How I Used It:  Reviewed video for claims and argue unreliable claims apply new techniques to extracting information from eyewitness.

What is Muscle Memory

Background:  “You can’t teach an old dog new tricks.”  If you are learning the wrong techniques, studying the wrong material or practicing a song and singing the wrong words.  The key to a good memory is quality not quantity.

How I Used It:   Enhancing new techniques by using the right methods to extract information from an eyewitness.  How behavior test can validate memory.

Memory

Background: Eyewitness testimony is retrieved in stages.  Witnessing the incident, waiting period before giving the evidence, giving the evidence.

How I Intend to Use It: Information will support each stage of retrieval  and look for new ways to extract information, timing, environment, smells, emotions.

How to Improve Eyewitness Testimony

Background:  The more you remember an event the less reliable it becomes. Eyewitness should only have only seconds to remember a event.

How I Used It:  Research the timing of eyewitness testimony.  Questioning an eyewitness immediately after the event.  When it comes to the memory more deliberation is dangerous. I used this information in my first rebuttal that turned out to be more of the opposite than an argument.

How To Make Eyewitness Testimony More Reliable

Background: Eyewitness testimony is one of the most powerful forms of evidence in a trial. It’s also one of the most problematic; in fact, it’s “the number one cause of wrongful convictions,” says Daniel Medwed.  Medwed is a law professor at Northeastern and a member of the new Standing Committee on Eyewitness Identification, which was recently convened by the Massachusetts Supreme Judicial Court. The committee is charged with devising police and court procedures that take into account the central lesson of research on eyewitness testimony: “Our memories of what we see aren’t static. They’re elastic and malleable and change over time,” Medwed says.

How I Used It:  Extracted techniques that can be used to enhance to reliability of eyewitness testimony.

Emotions Affect Memory Reliability

Background:  Leading memory theories claim that adults remember negative events better than children and have fewer false memories resulting from them.

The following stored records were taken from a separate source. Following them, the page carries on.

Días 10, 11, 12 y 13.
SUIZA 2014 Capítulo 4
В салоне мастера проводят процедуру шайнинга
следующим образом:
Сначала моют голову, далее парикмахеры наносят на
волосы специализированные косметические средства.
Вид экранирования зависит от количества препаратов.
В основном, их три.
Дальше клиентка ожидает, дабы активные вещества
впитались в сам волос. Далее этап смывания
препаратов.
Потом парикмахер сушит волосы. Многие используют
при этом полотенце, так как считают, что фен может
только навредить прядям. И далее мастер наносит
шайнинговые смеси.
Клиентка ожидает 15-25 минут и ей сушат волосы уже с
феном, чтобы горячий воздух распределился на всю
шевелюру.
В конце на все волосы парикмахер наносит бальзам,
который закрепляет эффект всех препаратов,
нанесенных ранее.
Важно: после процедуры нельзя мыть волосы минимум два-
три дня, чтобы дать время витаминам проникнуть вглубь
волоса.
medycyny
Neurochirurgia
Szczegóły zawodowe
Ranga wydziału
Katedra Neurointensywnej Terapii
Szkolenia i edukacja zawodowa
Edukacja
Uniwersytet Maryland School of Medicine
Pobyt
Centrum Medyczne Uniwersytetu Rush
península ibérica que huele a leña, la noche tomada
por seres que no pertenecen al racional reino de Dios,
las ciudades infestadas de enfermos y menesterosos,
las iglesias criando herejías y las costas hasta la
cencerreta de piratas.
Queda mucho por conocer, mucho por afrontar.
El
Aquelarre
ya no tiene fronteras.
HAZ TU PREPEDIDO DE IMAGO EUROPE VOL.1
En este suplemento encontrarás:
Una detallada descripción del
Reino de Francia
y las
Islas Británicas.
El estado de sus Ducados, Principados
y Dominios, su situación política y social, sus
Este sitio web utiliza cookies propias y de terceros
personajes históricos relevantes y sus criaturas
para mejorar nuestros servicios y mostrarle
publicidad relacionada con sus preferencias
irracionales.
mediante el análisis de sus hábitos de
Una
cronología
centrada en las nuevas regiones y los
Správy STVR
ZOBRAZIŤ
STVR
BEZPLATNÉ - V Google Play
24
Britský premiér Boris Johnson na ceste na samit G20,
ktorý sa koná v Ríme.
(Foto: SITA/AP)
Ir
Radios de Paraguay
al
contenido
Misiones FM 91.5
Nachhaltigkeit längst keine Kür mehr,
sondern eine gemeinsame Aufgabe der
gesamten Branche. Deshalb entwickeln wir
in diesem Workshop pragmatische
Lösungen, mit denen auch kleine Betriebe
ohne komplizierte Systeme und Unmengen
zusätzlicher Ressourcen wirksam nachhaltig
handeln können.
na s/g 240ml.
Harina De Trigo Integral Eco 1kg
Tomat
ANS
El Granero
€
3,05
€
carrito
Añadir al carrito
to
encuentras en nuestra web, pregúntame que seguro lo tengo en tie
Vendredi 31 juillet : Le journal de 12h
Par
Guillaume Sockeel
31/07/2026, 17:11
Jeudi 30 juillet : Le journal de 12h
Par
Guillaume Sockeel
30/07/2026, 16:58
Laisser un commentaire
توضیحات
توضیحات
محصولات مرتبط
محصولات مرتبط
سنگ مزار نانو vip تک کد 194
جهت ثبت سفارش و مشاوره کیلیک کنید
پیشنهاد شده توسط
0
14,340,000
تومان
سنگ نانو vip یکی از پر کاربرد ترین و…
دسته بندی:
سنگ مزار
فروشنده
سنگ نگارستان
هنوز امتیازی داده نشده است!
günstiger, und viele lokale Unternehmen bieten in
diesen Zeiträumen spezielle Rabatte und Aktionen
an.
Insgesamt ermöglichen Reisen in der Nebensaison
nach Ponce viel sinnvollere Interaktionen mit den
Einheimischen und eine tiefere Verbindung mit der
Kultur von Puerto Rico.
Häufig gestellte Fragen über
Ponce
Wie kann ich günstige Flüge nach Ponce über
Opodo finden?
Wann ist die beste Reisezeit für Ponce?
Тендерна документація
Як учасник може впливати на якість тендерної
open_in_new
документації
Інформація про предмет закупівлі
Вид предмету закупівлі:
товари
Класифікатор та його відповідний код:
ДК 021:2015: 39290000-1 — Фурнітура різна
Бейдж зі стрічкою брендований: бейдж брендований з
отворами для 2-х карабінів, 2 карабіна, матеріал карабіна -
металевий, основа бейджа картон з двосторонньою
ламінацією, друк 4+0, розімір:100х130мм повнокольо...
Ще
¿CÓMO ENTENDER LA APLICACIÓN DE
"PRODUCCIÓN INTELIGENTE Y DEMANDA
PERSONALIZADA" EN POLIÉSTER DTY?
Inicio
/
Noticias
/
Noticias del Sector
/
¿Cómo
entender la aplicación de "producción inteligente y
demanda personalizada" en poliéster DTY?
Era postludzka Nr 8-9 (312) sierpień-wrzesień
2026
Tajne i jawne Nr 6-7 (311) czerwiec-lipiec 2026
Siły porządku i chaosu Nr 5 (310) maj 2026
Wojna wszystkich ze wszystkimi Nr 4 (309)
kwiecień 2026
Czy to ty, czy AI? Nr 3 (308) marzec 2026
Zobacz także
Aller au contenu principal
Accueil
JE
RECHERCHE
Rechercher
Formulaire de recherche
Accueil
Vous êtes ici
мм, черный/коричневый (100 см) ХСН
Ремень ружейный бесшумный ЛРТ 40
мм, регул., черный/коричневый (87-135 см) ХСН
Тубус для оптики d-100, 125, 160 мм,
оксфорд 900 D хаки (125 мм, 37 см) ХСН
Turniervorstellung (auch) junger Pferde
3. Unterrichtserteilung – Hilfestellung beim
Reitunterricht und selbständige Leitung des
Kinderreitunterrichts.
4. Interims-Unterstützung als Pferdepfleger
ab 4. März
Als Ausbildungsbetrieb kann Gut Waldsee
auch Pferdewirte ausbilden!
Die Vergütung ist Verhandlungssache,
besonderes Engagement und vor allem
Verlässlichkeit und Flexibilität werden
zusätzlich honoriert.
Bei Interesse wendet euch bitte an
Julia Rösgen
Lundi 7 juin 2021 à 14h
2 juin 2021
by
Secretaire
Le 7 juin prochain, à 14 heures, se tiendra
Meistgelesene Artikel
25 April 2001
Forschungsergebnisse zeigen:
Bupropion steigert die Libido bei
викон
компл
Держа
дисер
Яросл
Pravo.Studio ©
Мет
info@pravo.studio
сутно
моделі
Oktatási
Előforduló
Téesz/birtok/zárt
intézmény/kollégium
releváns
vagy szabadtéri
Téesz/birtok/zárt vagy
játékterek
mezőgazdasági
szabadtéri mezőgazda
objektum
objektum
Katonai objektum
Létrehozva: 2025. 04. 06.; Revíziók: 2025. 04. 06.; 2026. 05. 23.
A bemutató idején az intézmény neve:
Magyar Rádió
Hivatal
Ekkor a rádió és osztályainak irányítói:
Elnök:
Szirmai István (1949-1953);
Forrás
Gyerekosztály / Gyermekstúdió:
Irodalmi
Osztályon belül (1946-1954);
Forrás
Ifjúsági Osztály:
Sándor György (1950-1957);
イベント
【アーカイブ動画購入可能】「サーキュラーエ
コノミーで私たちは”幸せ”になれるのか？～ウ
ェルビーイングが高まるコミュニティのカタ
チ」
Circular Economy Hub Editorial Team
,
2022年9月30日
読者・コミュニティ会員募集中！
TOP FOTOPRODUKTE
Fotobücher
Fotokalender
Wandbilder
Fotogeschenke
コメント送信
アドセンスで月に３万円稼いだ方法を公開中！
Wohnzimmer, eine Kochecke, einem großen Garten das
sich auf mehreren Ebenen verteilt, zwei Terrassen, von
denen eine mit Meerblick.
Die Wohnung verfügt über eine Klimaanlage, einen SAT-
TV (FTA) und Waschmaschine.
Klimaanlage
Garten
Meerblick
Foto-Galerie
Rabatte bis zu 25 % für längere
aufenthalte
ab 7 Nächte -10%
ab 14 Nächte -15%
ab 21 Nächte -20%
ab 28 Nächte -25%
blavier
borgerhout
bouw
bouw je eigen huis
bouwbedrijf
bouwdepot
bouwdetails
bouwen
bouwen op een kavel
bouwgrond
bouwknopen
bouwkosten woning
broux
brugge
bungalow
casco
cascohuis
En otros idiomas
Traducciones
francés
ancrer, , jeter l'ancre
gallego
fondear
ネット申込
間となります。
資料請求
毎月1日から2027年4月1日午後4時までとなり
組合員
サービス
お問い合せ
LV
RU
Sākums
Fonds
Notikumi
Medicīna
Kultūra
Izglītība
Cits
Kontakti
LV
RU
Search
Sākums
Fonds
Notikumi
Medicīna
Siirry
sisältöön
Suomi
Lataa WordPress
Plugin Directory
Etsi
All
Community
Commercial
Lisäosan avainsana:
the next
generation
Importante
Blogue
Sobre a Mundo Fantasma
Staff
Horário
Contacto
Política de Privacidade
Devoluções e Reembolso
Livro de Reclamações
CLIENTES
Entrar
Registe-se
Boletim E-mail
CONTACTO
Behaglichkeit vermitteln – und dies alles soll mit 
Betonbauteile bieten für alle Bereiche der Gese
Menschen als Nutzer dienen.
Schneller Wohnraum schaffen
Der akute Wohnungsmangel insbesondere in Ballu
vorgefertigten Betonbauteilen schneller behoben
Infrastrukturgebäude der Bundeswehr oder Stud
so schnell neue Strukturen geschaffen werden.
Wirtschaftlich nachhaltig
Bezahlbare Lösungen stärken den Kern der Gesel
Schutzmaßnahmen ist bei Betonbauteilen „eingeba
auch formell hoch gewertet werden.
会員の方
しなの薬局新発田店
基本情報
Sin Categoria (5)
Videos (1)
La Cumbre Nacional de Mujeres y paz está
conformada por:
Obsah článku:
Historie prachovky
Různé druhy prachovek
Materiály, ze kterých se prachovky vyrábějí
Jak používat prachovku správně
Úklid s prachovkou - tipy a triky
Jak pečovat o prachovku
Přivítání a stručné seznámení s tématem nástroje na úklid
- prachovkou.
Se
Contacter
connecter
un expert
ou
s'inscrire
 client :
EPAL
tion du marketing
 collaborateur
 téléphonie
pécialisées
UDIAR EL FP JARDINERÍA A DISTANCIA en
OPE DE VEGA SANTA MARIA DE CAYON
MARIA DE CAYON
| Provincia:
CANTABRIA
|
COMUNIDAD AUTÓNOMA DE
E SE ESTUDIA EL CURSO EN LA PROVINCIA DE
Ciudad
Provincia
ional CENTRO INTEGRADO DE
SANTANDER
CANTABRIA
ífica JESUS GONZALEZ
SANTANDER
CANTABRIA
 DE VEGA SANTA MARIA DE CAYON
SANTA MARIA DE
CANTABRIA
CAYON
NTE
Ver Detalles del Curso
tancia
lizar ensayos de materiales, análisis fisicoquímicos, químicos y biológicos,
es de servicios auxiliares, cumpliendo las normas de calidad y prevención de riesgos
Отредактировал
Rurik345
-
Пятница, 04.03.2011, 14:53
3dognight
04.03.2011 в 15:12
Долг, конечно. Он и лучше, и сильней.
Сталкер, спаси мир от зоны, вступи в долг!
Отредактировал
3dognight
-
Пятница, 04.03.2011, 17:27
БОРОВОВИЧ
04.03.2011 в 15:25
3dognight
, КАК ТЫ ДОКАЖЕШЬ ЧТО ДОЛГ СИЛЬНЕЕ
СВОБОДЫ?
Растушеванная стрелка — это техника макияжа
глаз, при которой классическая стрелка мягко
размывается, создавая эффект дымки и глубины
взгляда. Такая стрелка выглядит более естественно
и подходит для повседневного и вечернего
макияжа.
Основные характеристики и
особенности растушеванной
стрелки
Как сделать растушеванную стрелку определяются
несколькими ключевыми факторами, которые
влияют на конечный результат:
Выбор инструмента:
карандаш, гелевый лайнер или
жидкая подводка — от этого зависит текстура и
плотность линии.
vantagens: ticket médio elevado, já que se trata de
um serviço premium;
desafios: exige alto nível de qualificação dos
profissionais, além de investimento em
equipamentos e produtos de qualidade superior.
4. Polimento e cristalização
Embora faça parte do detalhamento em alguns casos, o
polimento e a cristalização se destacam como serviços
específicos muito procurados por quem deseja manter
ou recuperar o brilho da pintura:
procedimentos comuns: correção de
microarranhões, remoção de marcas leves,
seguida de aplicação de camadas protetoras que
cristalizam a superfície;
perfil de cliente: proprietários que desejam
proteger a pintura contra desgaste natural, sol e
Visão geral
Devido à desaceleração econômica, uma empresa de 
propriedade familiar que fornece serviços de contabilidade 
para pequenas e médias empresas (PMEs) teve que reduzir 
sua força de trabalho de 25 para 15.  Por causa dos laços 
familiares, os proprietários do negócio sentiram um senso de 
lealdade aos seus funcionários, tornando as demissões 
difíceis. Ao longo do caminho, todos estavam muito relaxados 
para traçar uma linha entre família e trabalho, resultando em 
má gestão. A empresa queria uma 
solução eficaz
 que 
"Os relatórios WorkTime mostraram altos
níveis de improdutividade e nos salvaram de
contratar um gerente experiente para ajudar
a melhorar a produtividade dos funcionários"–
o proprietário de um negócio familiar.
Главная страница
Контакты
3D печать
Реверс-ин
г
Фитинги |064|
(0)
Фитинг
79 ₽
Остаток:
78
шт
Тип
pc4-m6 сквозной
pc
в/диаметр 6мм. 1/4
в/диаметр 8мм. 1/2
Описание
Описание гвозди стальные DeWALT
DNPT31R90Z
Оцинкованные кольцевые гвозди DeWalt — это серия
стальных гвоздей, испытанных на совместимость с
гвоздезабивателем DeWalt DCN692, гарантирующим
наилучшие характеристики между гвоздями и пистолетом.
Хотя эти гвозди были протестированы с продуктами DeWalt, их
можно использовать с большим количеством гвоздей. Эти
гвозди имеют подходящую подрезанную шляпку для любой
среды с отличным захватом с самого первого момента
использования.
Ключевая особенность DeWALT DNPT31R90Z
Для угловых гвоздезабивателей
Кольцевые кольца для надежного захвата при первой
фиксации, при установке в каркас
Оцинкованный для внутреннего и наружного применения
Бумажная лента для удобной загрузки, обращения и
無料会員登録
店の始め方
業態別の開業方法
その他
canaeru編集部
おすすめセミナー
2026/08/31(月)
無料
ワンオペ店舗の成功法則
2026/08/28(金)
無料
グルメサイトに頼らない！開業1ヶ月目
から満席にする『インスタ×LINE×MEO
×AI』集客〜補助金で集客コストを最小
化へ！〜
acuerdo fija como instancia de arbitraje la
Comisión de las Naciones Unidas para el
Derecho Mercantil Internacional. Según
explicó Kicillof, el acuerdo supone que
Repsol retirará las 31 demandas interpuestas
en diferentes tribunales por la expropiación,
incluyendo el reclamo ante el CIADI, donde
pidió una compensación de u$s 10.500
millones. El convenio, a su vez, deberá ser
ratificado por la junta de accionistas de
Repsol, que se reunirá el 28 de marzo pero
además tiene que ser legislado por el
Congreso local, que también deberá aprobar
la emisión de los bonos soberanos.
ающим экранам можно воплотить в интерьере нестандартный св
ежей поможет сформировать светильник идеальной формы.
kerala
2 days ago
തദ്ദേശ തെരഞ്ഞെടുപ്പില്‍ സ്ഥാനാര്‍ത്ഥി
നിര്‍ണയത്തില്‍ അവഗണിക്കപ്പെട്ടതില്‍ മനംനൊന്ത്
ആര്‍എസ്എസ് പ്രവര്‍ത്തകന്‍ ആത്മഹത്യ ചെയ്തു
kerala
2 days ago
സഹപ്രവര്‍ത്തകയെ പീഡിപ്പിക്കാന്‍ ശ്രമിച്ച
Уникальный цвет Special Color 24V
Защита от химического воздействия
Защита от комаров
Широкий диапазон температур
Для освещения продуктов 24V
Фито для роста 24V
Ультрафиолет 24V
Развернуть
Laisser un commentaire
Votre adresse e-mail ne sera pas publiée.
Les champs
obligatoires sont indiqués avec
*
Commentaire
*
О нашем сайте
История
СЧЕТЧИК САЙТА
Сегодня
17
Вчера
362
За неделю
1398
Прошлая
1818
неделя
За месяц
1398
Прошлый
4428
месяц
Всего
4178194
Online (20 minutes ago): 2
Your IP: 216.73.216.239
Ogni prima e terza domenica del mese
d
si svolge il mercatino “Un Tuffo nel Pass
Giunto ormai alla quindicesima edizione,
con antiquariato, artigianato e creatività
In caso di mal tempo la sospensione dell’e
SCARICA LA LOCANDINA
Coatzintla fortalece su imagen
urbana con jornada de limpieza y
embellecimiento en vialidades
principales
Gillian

How I Used It:  I planned on using this information to write about  childhood memories and as my research grew my topic changed.  Interesting piece of information is when an experience has negative emotional qualities, true memory levels are lowest and false memory levels are highest.  This could be a contributing factor to misidentification.

152 Marked Innocent, Marked for Death”

Background: New York times did a piece on 152 innocent people that were on death row. The article references how prosecutors want to win a case and will coerce their witnesses.

How I Used It:  Reference the cases that were based on false testimony.   Used examples provided by the “macarbe club.”  Cited two of the cases that I found to be good examples to share with my readers.

“How Many Innocent People Have We Sent To Prison?”

Background:  This article was about a woman by the name of Beverly Monore who spend seven years in a Virginia prison for a crime she didn’t commit.  The  information that intrigued me was uncovering the exonerationregistry.org data.

How I Used It:  I used the information in this article to educate my readers about the website and the data that has been collected.  Mostly to show the percentages of convictions based on eyewitness testimony.